Turfgrass Science Team at the 2021 ASA-CSSA-SSSA Annual Meeting

The Turfgrass Science team from the University of Minnesota was well-represented at this year’s ASA-CSSA-SSSA Annual Meeting held on November 7-10, 2021 in Salt Lake City, UT.  Two of our graduate students, Nicole Mihelich and Joan Barreto Ortiz, gave oral presentations there. Below are their presentation titles and abstracts.

Two people standing on either side of a large screen with an image on it.

Characterizing the diversity of strong creeping red fescue sod component traits in the field

Presented by Nicole Mihelich (co-authors Dominic Petrella, Florence Sessoms, Laura Shannon, and Eric Watkins)

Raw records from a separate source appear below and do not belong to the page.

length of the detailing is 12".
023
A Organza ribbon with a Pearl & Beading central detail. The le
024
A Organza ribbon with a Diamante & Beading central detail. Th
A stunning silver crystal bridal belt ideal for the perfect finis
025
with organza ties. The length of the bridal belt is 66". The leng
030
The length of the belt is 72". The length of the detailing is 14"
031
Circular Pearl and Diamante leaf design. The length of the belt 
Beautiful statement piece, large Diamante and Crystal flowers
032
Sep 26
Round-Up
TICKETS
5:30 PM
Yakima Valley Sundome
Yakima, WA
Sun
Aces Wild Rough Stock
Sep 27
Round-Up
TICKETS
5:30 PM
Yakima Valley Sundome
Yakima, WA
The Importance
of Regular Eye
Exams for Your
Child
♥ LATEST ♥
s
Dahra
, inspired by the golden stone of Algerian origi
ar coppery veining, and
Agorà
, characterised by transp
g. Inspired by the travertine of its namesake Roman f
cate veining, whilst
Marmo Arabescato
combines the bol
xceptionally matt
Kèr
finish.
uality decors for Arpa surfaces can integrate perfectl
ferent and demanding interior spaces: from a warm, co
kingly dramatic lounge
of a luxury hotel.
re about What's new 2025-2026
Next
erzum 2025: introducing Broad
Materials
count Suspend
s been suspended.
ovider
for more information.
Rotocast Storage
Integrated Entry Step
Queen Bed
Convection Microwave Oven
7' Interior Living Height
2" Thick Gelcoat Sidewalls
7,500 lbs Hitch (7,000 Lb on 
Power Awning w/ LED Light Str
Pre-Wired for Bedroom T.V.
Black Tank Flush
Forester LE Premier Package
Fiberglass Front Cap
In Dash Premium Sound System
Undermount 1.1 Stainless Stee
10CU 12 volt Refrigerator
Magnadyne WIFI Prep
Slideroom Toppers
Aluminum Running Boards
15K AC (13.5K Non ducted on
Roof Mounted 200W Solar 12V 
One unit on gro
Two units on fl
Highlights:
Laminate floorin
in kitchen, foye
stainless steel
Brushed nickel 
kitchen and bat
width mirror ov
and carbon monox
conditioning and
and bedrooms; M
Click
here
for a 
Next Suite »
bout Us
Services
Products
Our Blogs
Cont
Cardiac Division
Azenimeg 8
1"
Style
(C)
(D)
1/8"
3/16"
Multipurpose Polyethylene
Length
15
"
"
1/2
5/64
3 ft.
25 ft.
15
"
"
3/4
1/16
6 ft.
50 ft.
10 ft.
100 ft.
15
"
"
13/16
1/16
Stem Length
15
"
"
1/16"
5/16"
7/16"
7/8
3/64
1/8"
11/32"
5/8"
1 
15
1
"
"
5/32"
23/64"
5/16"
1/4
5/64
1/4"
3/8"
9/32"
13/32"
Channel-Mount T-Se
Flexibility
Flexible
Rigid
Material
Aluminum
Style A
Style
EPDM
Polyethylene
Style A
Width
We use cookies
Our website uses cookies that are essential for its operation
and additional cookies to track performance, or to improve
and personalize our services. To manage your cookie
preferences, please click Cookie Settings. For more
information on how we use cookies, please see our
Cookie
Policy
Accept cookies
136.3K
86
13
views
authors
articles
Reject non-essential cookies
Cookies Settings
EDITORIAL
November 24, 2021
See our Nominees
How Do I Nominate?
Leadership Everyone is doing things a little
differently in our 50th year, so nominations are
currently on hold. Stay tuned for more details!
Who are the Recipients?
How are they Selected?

Tillers and rhizomes are important physiological features for turfgrasses, and may be traits deserving of more focus for cool-season turfgrass breeding. These two types of stems can allow for resilience and competitiveness in a lawn, and are thought to be helpful for sod production. Kentucky bluegrass is the predominant sod species in the Midwest and other cool-season areas; however, consumers would benefit from increased availability of fine fescue sod for lawns, roadsides, and other areas where low-input species would be useful. Strong creeping red fescue (Festuca rubra subsp. rubra) displays robust rhizomatous growth that parallels Kentucky bluegrass. The investigation of tillering and rhizome traits of this fine fescue species could help plant breeders develop new cultivars with enhanced sod forming ability. The objective of this project was to quantify tiller and rhizome production in a diverse set of strong creeping red fescue germplasm in a mowed spaced plant setting, including cultivars, breeding material, and unimproved collected germplasm. 254 entries that passed a minimum threshold for strong creeping red fescue DNA content were represented by a clone of a single genotype each in four blocks. We also included check cultivars of Kentucky bluegrass, slender creeping red fescue, hard fescue, and Chewings fescue. Plant plugs were grown in the greenhouse and transplanted to the field in fall 2020. Non-destructive aboveground phenotypic data was taken in November 2020 and every two months of the 2021 growing season for horizontal growth and daughter plant production. At the end of the season, destructive phenotypic data will be taken to quantify and characterize belowground rhizomatous growth. This study complements previous growth chamber studies of collected germplasm which revealed high variation in the measured traits. This diversity should be useful for breeders in the development of new cultivars of fine fescue for use in sod production systems.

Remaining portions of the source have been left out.